#### ABOUT THIS EXERCISE:
Lines before the one containing "de trois textes milita" are to be left out; reproduce that line and all the rest of the entries exactly.

#### DATASET CONTENT:

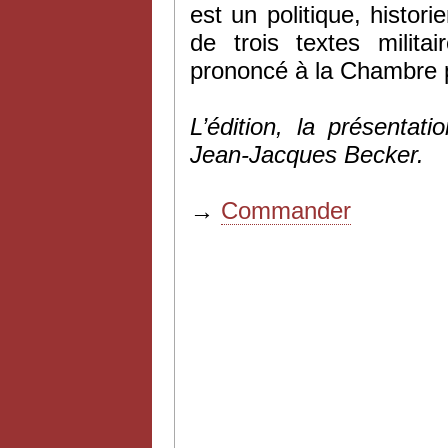
est un politique, histor
de trois textes milita
prononcé à la Chambre p
L’édition, la présenta
Jean-Jacques Becker.
→
Commander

#### ANSWER TO THIS EXERCISE:
de trois textes milita
prononcé à la Chambre p
L’édition, la présenta
Jean-Jacques Becker.
→
Commander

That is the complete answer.